*** Begin section ***
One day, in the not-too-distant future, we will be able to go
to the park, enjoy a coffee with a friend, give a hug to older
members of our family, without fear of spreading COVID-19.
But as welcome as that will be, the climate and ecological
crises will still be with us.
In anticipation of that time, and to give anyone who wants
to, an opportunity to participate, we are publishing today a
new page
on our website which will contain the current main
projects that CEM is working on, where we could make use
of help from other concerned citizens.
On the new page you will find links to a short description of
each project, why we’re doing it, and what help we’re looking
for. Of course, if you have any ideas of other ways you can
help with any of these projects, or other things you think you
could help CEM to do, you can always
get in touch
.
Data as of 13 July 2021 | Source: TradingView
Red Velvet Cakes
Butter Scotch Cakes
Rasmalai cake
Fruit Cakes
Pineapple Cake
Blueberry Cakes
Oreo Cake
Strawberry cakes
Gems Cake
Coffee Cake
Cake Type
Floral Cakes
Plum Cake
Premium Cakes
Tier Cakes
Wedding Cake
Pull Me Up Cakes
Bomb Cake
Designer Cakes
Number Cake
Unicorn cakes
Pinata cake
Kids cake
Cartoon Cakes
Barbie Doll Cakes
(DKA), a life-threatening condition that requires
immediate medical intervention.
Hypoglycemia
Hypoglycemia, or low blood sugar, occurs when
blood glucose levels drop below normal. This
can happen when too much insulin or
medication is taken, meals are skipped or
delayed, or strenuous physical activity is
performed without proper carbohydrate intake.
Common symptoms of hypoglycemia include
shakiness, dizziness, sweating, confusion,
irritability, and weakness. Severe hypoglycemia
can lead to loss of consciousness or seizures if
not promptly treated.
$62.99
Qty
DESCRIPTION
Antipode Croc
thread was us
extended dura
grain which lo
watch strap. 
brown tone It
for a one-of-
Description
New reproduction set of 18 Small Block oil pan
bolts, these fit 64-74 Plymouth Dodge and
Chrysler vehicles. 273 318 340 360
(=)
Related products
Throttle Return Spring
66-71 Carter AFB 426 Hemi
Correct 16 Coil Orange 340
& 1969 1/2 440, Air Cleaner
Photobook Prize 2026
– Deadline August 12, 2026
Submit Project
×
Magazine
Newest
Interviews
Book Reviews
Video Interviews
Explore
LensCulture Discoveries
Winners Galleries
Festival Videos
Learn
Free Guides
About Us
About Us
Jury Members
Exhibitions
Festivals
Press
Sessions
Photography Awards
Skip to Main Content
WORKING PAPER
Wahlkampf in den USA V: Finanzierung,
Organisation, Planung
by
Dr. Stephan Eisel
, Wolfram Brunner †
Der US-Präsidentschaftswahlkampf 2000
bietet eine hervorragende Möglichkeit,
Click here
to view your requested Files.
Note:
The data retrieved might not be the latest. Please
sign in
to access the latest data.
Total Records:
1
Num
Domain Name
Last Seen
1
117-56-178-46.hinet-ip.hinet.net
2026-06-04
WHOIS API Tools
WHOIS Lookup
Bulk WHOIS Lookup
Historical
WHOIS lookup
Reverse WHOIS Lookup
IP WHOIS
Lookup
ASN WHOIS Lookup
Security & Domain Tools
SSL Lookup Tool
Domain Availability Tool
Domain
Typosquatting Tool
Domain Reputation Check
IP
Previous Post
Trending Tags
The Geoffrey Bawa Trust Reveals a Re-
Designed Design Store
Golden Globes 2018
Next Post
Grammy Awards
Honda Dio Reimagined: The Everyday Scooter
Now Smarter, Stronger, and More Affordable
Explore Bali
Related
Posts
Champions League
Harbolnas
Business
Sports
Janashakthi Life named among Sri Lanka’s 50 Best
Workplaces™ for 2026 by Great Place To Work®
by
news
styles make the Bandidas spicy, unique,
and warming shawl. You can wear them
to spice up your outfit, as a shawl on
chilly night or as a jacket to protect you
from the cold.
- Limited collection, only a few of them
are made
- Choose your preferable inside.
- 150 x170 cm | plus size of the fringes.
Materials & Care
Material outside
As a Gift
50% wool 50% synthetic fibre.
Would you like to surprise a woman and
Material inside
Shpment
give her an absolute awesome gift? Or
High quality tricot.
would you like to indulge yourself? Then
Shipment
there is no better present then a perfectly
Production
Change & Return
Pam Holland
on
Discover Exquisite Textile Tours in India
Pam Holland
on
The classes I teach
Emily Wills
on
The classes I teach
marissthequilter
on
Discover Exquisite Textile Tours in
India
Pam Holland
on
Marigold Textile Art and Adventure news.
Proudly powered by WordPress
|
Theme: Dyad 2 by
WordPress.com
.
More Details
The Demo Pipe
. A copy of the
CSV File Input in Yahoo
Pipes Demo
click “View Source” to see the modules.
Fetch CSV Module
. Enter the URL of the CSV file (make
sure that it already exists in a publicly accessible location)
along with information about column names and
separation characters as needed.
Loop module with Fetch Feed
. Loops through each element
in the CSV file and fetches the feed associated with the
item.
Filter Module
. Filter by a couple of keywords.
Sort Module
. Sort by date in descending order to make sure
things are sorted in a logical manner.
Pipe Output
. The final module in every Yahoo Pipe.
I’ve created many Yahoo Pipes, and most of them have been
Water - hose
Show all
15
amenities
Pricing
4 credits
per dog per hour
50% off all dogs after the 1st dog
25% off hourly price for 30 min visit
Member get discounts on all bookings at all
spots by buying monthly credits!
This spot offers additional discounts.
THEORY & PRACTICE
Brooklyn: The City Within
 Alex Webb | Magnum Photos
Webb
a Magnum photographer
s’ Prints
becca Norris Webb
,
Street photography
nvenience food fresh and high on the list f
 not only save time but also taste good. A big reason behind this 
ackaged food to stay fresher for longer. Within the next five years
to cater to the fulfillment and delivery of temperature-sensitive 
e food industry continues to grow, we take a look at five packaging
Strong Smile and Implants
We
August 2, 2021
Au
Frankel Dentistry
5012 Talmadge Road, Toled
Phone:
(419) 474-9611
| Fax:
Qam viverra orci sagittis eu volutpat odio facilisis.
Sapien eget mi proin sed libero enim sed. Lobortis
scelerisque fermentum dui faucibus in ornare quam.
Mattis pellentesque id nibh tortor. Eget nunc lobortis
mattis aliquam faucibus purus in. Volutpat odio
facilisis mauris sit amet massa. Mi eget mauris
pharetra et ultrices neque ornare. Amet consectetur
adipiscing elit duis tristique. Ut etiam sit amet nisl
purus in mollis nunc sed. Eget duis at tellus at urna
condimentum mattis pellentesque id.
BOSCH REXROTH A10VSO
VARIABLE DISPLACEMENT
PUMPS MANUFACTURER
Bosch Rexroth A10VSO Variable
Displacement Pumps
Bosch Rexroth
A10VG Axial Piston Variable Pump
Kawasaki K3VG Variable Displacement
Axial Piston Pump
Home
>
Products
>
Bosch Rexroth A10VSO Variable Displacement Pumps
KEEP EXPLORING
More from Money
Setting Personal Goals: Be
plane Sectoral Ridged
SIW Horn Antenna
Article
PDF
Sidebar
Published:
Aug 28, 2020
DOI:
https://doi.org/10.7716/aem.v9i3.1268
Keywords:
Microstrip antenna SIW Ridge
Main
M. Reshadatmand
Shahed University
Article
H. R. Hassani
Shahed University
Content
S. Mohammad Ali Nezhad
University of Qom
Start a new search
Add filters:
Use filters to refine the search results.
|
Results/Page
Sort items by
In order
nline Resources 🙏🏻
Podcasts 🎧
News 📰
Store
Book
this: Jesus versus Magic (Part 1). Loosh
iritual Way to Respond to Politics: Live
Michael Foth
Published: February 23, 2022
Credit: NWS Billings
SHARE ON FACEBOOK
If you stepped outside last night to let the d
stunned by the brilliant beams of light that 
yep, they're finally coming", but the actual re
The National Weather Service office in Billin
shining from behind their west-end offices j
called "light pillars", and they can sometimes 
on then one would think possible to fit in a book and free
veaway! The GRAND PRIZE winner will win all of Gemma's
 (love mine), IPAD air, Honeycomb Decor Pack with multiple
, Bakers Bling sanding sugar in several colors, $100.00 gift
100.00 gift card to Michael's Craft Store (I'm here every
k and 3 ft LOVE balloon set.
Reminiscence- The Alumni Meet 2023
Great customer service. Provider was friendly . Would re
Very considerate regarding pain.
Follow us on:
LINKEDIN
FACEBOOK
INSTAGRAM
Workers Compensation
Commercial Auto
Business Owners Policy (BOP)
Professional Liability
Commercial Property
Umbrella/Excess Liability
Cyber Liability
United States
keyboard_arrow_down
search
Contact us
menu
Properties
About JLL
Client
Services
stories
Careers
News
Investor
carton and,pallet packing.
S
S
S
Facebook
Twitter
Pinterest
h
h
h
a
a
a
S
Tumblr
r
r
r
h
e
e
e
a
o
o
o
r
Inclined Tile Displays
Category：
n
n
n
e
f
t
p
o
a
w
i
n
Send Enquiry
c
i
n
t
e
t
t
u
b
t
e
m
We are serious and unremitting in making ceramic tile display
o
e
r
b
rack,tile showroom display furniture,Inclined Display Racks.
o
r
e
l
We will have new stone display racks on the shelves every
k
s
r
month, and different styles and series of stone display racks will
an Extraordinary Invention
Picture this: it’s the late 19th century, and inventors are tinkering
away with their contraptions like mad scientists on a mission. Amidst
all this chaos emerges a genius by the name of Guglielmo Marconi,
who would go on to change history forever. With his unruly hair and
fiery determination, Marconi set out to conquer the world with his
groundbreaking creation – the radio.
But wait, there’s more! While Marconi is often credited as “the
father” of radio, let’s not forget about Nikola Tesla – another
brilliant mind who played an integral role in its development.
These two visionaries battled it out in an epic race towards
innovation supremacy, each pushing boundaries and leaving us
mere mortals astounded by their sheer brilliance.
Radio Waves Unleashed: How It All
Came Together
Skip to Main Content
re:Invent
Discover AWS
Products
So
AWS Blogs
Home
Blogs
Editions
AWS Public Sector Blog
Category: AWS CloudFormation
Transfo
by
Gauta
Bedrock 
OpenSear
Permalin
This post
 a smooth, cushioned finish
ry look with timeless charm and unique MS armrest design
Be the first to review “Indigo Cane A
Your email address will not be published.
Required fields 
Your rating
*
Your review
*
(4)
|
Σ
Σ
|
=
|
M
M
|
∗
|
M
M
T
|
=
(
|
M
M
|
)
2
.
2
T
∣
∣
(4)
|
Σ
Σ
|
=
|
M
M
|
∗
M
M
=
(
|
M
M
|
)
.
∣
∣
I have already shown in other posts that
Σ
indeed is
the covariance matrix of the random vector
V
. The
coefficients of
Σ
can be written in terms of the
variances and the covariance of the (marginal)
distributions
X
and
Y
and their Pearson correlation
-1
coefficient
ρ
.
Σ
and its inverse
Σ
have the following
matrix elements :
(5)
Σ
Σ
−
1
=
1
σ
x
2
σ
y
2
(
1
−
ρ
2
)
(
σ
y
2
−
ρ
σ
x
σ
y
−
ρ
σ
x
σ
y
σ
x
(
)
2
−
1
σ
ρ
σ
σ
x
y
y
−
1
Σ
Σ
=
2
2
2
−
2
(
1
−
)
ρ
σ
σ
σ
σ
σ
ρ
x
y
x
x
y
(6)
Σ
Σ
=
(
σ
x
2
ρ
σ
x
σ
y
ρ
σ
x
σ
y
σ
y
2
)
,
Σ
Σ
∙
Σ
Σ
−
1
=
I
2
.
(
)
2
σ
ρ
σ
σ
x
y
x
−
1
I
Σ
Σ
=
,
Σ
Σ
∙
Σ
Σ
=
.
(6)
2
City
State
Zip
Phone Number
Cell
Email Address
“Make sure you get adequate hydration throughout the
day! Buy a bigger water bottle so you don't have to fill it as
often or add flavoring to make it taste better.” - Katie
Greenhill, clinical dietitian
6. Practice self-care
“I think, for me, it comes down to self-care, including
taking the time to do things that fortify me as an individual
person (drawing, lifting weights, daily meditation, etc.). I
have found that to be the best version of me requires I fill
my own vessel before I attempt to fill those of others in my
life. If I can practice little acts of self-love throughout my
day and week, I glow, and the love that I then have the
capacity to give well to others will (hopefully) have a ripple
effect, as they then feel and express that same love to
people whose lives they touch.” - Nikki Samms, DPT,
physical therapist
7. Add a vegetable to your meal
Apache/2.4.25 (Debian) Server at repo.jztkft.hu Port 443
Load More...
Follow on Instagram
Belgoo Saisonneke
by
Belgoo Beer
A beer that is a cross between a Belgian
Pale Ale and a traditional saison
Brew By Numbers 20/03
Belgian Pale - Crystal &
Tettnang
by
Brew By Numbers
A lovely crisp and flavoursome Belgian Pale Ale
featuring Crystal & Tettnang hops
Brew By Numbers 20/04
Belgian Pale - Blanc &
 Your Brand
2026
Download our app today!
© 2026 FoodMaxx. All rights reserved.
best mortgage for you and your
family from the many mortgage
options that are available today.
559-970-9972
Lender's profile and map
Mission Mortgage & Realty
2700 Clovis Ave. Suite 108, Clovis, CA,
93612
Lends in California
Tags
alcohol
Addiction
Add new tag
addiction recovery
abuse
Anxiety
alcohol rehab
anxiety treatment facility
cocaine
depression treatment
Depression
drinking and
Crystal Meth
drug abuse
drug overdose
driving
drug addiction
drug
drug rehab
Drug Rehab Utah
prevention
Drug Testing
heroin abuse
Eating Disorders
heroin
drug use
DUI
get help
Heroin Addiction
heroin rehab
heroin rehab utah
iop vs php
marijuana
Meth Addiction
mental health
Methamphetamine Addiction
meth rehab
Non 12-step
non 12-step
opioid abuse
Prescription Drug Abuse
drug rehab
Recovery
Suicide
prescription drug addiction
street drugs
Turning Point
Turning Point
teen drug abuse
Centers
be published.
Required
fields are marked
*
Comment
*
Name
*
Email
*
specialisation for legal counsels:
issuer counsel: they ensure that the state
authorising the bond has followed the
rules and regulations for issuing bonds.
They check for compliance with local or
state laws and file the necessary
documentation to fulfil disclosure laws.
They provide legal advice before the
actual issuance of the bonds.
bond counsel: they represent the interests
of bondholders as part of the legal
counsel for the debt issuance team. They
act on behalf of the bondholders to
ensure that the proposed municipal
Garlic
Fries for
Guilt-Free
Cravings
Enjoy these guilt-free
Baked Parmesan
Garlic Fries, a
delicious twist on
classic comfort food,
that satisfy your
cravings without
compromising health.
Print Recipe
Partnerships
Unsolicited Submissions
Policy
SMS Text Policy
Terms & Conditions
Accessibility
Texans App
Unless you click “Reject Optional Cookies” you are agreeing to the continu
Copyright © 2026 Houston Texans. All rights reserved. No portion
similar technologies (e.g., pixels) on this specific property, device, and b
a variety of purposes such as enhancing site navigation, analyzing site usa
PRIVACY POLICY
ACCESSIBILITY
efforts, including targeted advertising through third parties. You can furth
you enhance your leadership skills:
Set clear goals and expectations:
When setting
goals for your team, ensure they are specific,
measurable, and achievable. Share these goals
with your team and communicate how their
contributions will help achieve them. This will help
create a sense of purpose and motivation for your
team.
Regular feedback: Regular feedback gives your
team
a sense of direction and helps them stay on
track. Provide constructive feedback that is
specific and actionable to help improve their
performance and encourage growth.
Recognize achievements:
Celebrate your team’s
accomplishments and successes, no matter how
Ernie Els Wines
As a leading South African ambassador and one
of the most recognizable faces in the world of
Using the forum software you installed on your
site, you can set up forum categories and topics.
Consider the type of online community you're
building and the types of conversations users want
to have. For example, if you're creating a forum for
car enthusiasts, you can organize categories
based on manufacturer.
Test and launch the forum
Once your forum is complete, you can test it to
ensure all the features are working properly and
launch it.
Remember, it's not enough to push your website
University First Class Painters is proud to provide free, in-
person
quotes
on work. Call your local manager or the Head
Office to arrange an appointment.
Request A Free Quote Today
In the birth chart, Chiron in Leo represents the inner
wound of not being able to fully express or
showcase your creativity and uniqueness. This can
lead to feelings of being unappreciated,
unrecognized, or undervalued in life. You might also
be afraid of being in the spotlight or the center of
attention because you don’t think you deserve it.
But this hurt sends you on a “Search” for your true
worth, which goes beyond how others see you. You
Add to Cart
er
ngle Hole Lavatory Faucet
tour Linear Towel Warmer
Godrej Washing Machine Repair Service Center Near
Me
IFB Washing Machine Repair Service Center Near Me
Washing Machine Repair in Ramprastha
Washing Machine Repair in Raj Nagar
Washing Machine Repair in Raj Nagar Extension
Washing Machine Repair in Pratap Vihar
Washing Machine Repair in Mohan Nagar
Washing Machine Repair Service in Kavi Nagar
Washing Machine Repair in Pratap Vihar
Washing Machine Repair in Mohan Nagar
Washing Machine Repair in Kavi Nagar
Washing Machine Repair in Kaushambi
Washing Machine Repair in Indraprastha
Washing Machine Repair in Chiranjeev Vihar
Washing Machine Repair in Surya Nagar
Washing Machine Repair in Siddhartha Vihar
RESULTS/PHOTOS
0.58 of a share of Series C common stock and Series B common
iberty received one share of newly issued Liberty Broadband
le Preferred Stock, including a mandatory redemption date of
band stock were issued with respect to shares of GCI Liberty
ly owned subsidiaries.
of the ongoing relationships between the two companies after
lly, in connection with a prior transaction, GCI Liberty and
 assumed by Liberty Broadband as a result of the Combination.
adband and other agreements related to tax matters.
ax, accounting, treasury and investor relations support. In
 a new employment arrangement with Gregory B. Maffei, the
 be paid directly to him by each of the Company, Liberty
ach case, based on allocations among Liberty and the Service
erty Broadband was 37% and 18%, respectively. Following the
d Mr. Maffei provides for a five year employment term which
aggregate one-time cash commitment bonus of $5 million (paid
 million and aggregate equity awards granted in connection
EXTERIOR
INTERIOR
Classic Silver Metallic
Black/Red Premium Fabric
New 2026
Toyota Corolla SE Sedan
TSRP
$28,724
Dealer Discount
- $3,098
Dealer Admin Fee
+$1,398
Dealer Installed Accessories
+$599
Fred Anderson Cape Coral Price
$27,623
*** End section ***
EXERCISE DESCRIPTION: Whichever lines of the records above hold the word "Tools" should all be copied out.

EXPECTED ANSWER:
WHOIS API Tools
Security & Domain Tools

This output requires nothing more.